Extracted page text data:

Segment Open

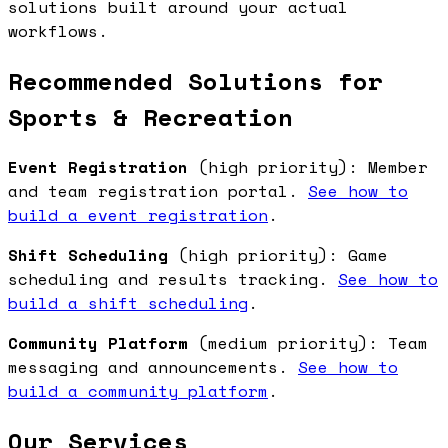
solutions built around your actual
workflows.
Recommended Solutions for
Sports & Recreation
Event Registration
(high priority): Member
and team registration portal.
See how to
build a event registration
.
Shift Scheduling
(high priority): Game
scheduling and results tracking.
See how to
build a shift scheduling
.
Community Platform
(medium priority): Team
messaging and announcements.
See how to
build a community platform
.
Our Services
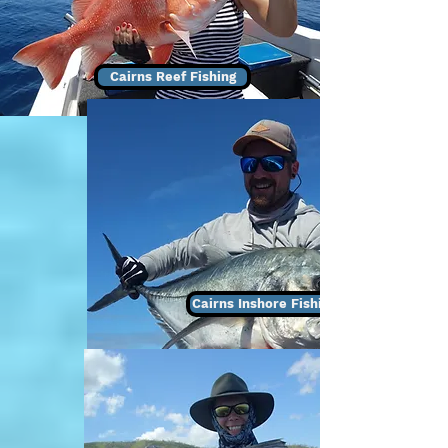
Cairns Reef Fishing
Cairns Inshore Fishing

Segment Closed

§ Task prompt: Looking at the data above, work out how many lines contain "priority" and answer with the figure only.

§ Answer: 3